:: Task details ::
Only lines holding the word "uReport" are wanted. Copy them from the listing below.

══════════

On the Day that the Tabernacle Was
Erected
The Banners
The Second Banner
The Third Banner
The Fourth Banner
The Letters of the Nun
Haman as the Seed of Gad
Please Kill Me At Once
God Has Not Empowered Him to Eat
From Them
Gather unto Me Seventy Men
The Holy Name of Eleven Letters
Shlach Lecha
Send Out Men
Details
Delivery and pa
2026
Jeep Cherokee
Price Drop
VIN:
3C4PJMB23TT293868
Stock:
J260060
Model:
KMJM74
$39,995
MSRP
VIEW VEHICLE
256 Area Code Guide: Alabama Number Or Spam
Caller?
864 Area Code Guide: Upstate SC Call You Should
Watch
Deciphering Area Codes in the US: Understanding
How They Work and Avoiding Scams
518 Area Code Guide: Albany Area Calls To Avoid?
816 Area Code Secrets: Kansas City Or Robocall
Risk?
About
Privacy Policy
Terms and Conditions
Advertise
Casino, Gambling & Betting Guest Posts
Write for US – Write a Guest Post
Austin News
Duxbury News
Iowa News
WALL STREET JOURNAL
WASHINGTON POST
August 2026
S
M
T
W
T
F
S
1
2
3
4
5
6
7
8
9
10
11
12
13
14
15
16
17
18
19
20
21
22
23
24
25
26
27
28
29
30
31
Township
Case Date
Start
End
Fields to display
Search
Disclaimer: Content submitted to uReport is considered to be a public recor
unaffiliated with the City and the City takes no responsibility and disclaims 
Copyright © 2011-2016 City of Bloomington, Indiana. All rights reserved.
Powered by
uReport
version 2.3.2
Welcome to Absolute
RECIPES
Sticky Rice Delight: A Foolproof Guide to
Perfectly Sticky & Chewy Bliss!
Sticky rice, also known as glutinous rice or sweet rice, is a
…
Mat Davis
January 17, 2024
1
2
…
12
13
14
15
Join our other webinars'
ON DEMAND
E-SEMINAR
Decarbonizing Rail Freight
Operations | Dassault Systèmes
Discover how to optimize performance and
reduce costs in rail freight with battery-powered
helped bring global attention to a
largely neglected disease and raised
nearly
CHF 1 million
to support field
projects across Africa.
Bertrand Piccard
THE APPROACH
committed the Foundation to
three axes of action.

══════════

:: Response area ::
Disclaimer: Content submitted to uReport is considered to be a public recor
uReport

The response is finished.